What you need to do >>
From the entries below, work out how many lines contain the string "pour"; answer with the number alone.

Information shown >>
━━━━━━
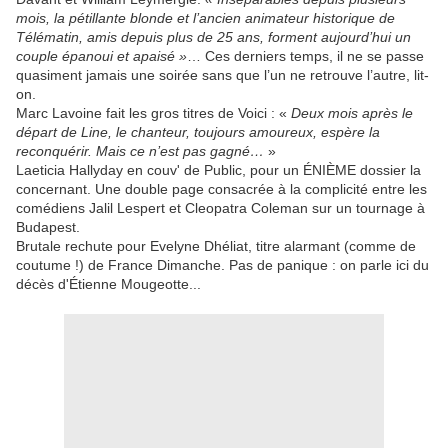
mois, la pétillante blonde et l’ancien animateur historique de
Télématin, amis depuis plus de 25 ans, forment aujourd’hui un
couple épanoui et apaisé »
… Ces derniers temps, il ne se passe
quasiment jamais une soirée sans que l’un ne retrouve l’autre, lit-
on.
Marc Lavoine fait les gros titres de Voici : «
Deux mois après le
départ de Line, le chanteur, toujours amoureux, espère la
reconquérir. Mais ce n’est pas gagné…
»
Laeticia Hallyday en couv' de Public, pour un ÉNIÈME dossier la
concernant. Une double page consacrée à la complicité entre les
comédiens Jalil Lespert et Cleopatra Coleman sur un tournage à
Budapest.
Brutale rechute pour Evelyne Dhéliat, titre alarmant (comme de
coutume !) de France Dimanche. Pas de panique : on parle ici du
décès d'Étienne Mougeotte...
━━━━━━
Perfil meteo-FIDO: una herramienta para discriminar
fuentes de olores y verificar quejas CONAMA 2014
━━━━━━
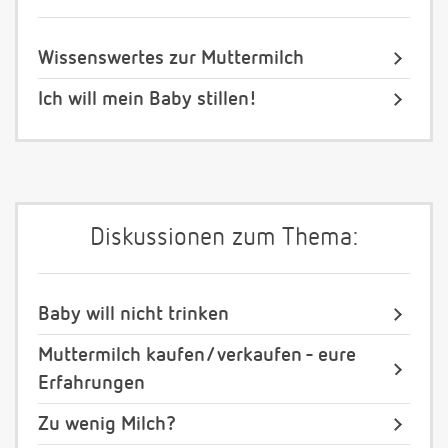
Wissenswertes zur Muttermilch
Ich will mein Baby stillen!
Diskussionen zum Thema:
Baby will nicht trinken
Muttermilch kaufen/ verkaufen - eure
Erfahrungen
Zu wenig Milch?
━━━━━━
Solution to this problem >>
2